2. Jon Gosselin. Jon topped my list until Jesse James came out with his antics last week. This Ed Hardy-wearing, super-reproductive guy just needs to go away. And by away, I mean into space. Or maybe the middle of the Sahara desert. I know Kate was a lot to deal with, but you would be too if you popped out 18 children and had to constantly pull your husband away from his Ed Hardy Ebay Habit. And really, stealing $175,000 from the woman raising your children is worse than skipping out on a few months of child support. You know things are bad when the designer of the douchiest clothing line in America drops you and hires Lindsay Lohan instead. True story, look it up.
3. Tiger Woods. No one in their right mind would cheat on their wife. Tiger took it one step further, however, and cheated on his beautiful Swedish swimsuit model (and mother of his two children) with over 10 girls, none of which are of Elin's caliber. I have said so much about this over the last few months, I simply don't have anything more in me. Suffice to say, I would very much like to slap him upside the head. At least Elin is wearing a "chastity belt made of iron" (her words), because let's face it. He just might have something she doesn't want for Christmas. And I'm not talking about a gaudy piece of jewelry.

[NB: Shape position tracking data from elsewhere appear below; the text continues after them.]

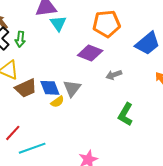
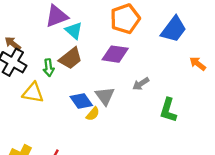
green arrow: (20, 39) -> (49, 68), moved
gray arrow: (114, 75) -> (141, 84), moved
brown trapezoid: (26, 88) -> (71, 58), moved

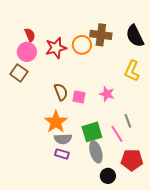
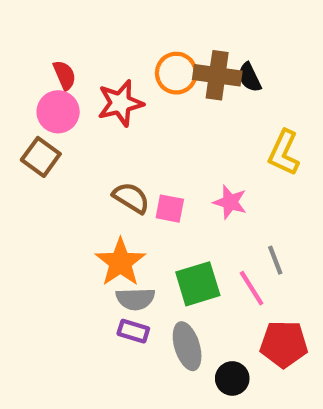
black semicircle: (135, 36) -> (249, 77), moved, size x0.6
orange circle: (82, 45) -> (176, 73), moved
brown semicircle: (61, 92) -> (131, 198), turned -36
gray ellipse: (96, 152) -> (187, 346), moved

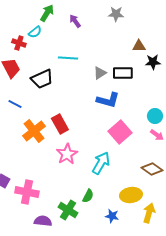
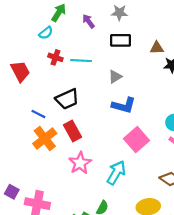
gray star: (116, 14) -> (119, 13), moved
red cross: (19, 43) -> (55, 57), moved
black rectangle: (123, 73) -> (121, 40), moved
black trapezoid: (42, 79) -> (67, 99), moved
blue line: (15, 104) -> (38, 114), moved

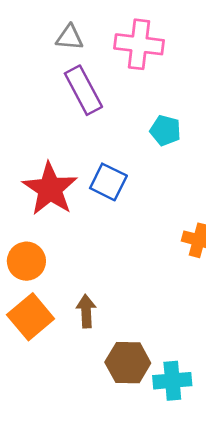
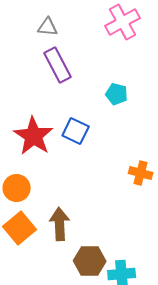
pink cross: (139, 44) -> (123, 22), moved, turned -36
brown arrow: (86, 311) -> (60, 224), size x1.4

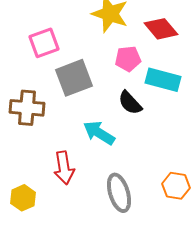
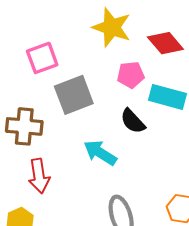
red arrow: (64, 168) -> (39, 176), moved

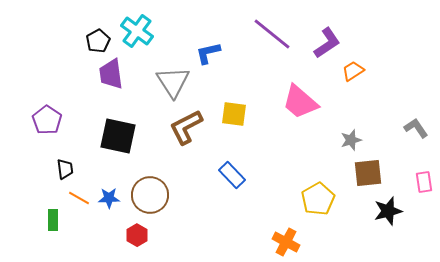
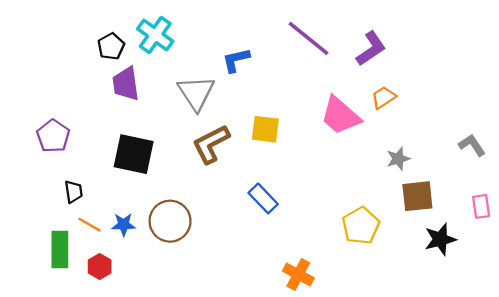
orange trapezoid: (353, 71) -> (383, 97), moved
green rectangle: (53, 220) -> (60, 250), size x1.5
red hexagon: (137, 235) -> (100, 267), moved
orange cross: (286, 242) -> (298, 274), moved

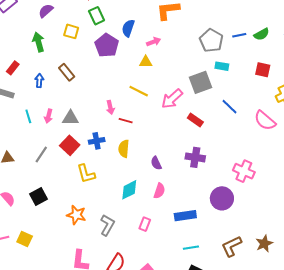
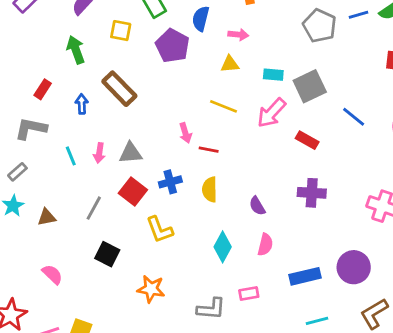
pink arrow: (154, 42) -> (238, 35), turned 32
cyan rectangle: (222, 66) -> (273, 75), moved
brown rectangle: (67, 72) -> (119, 89), size x1.4
cyan diamond: (129, 190) -> (223, 247), turned -30
black square: (38, 197) -> (107, 254), moved, turned -30
purple circle: (222, 198) -> (354, 267), moved
pink rectangle: (145, 224) -> (249, 294), turned 64
gray L-shape: (107, 225) -> (211, 309), moved, turned 70

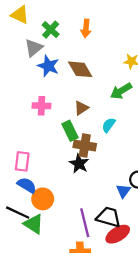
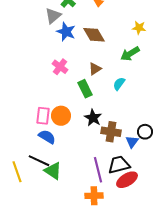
pink cross: (42, 106) -> (60, 67), turned 35
brown cross: (85, 145) -> (111, 132), moved
orange circle: (43, 199) -> (61, 116), moved
black trapezoid: (109, 217) -> (119, 165), turned -30

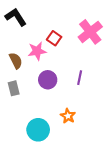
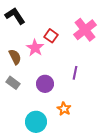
pink star: (37, 51) -> (35, 48), turned -30
purple circle: (48, 80) -> (45, 84), moved
gray rectangle: (14, 88) -> (13, 83), turned -40

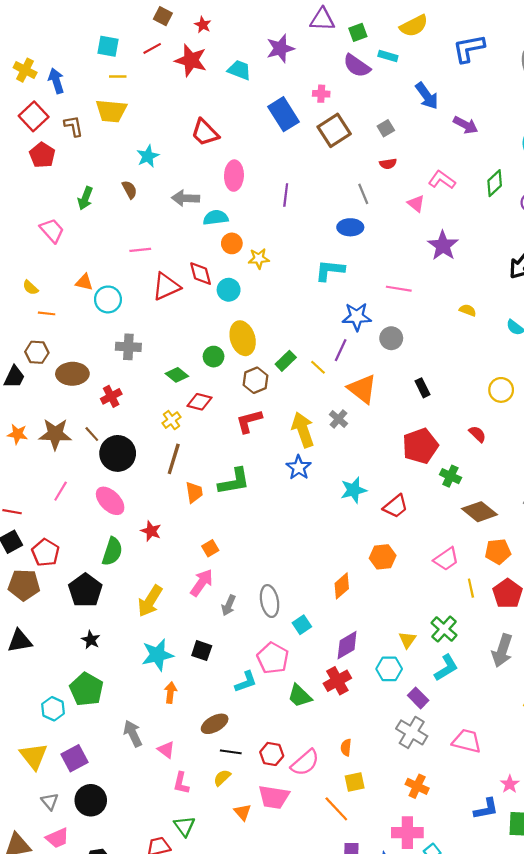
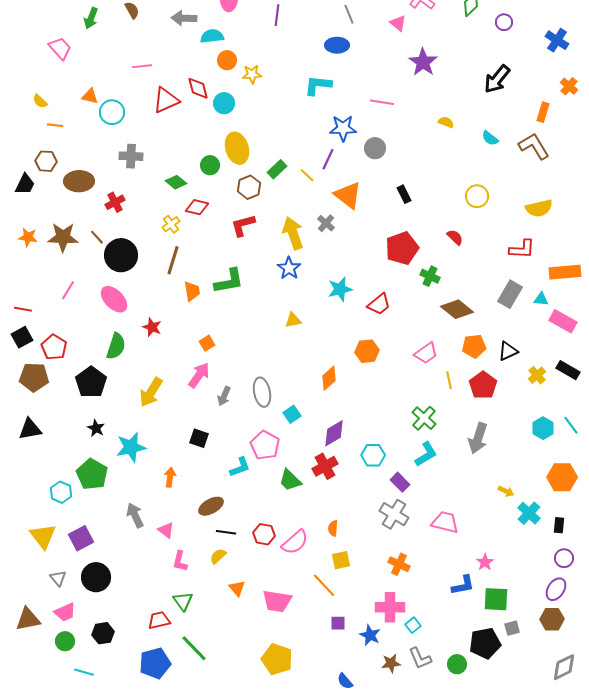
yellow triangle: (407, 640) -> (293, 320), moved, turned 42
cyan star: (157, 655) -> (131, 447), moved
pink trapezoid: (274, 797) -> (277, 601), moved

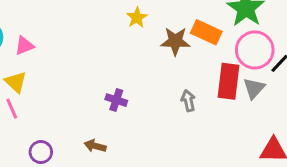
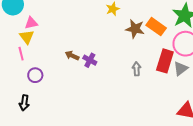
pink triangle: (24, 46) -> (31, 23), moved
brown arrow: (95, 146) -> (72, 56), moved
purple circle: (41, 152) -> (35, 75), moved

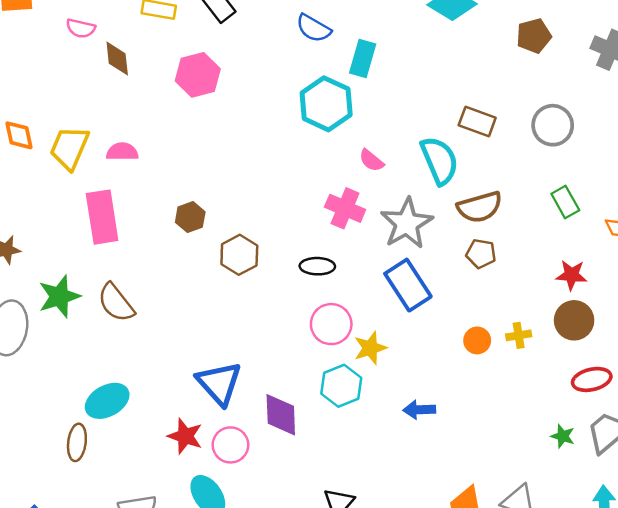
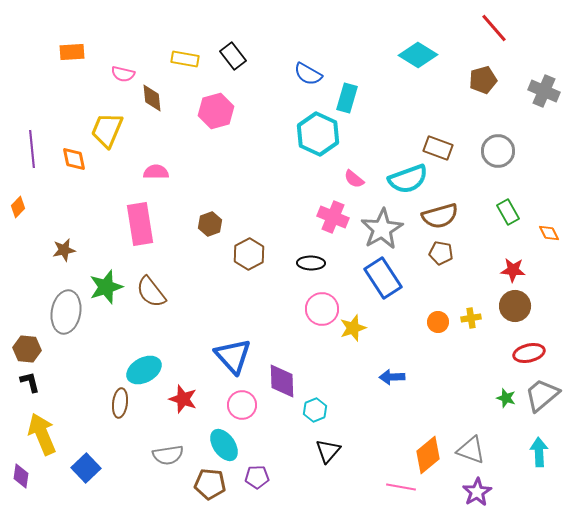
yellow trapezoid: (69, 148) -> (107, 130), moved
cyan semicircle: (439, 160) -> (408, 179), turned 93
cyan hexagon: (341, 386) -> (315, 410), moved, size x0.7
red star: (185, 436) -> (183, 399), moved

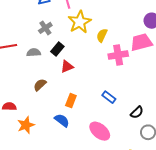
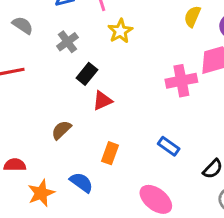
yellow star: (80, 22) -> (120, 31), size x0.7
yellow semicircle: (102, 35) -> (192, 16), moved
gray semicircle: (34, 52) -> (23, 25), moved, turned 40
blue semicircle: (62, 120) -> (81, 182), moved

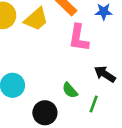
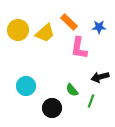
black arrow: (105, 74) -> (100, 77), turned -48

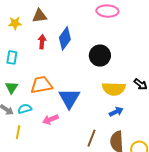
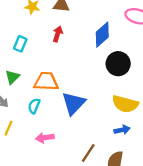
blue diamond: (65, 38) -> (102, 35), moved
cyan semicircle: (25, 109) -> (34, 106), moved, turned -64
pink arrow: (50, 119) -> (45, 138), moved

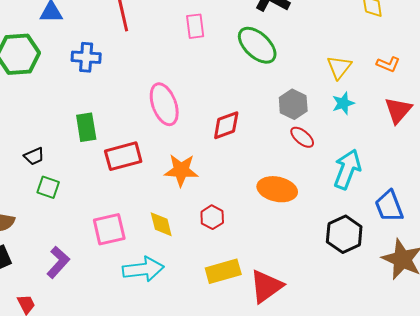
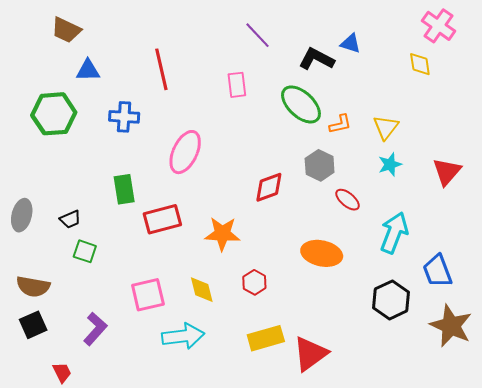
orange L-shape: (388, 64) -> (340, 124), moved, turned -35
pink ellipse: (164, 104) -> (185, 152), moved, turned 45
gray hexagon: (293, 104) -> (320, 165), moved

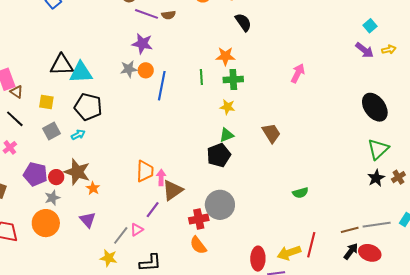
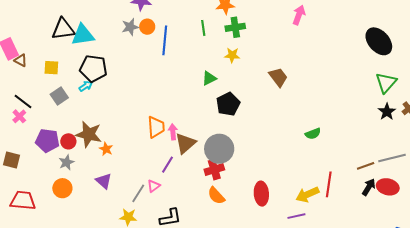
black line: (15, 119) -> (23, 101), moved
cyan arrow: (78, 135) -> (86, 86), moved
green triangle: (227, 135) -> (209, 78), moved
gray circle: (220, 205) -> (219, 149), moved
orange circle: (46, 223) -> (62, 188), size x0.7
red ellipse: (258, 259) -> (261, 194), moved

4. Spencer Pratt. He's going off the deep end. Now that he is public with his love for crystals, he wants to learn how to meditate. I'm on board with this. Maybe he will focus on his career post-Hills. Or maybe he will focus on how to deal with his wife's new weird body. Or maybe he'll finally make the important decision he was struggling with last season - to vasectomy or not to vasectomy? Can we petition this? Take it to Congress? Please don't let these two procreate.
5. Chris Brown. Let's face it. Anyone who beats up on a girl deserves more than a slap upside the head. But he took it one step further recently, by attending Jean Paul Gaultier's show, which featured models covered in fake blood and bruises. He was cheesing it up in a picture next to the designer, who was also sporting this look. If I were a celebrity rapper who beat up my girlfriend and was trying to clean up my image, I would not be all smiles next to a designer covered in fake blood and bruises. He needs to consult with Charlie Sheen on this one. He's an expert on beating up the ladies in his life and coming out smelling like roses on the other side.